**Material shown:**
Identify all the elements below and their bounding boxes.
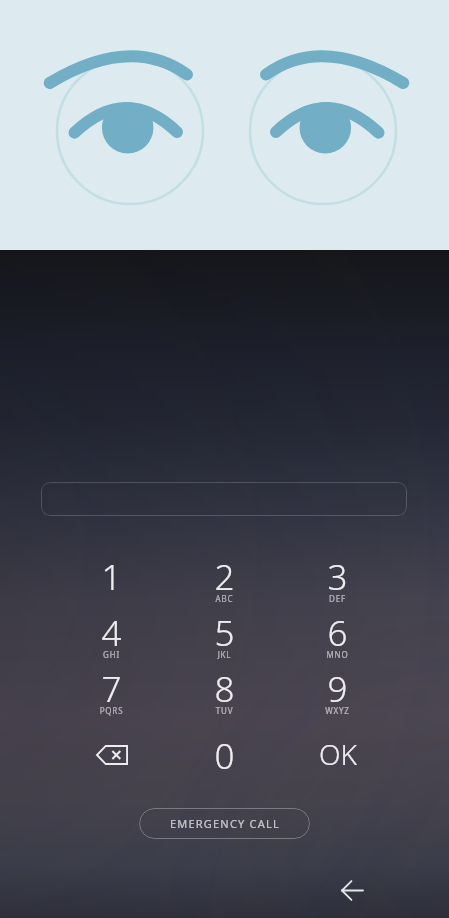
staticText: 8 xyxy=(168,665,281,713)
staticText: TUV xyxy=(168,705,281,716)
staticText: DEF xyxy=(281,593,394,604)
staticText: WXYZ xyxy=(281,705,394,716)
button[interactable]: Delete xyxy=(55,727,168,783)
button[interactable]: 1 xyxy=(55,548,168,604)
staticText: PQRS xyxy=(55,705,168,716)
staticText: 2 xyxy=(168,553,281,601)
staticText: MNO xyxy=(281,649,394,660)
staticText: 7 xyxy=(55,665,168,713)
button[interactable]: 9 xyxy=(281,660,394,716)
button[interactable]: 7 xyxy=(55,660,168,716)
staticText: 6 xyxy=(281,609,394,657)
button[interactable]: 2 xyxy=(168,548,281,604)
staticText: 4 xyxy=(55,609,168,657)
staticText: ABC xyxy=(168,593,281,604)
staticText: JKL xyxy=(168,649,281,660)
staticText: OK xyxy=(319,735,357,773)
button[interactable] xyxy=(41,482,407,516)
button[interactable]: 0 xyxy=(168,727,281,783)
staticText: 9 xyxy=(281,665,394,713)
button[interactable]: 8 xyxy=(168,660,281,716)
staticText: EMERGENCY CALL xyxy=(170,816,280,831)
button[interactable]: 3 xyxy=(281,548,394,604)
button[interactable]: 4 xyxy=(55,604,168,660)
staticText: 0 xyxy=(168,732,281,780)
staticText: 3 xyxy=(281,553,394,601)
staticText: GHI xyxy=(55,649,168,660)
staticText: 1 xyxy=(55,553,168,601)
staticText: 5 xyxy=(168,609,281,657)
button[interactable]: EMERGENCY CALL xyxy=(139,808,310,839)
button[interactable]: 5 xyxy=(168,604,281,660)
button[interactable]: OK xyxy=(281,727,394,783)
button[interactable]: 6 xyxy=(281,604,394,660)
button[interactable]: Back xyxy=(326,864,378,916)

**Instructions to follow:**
Go through the material above, and wherever a line contains the string "CALL", return it.

**Written response:**
staticText: EMERGENCY CALL xyxy=(170,816,280,831)
button[interactable]: EMERGENCY CALL xyxy=(139,808,310,839)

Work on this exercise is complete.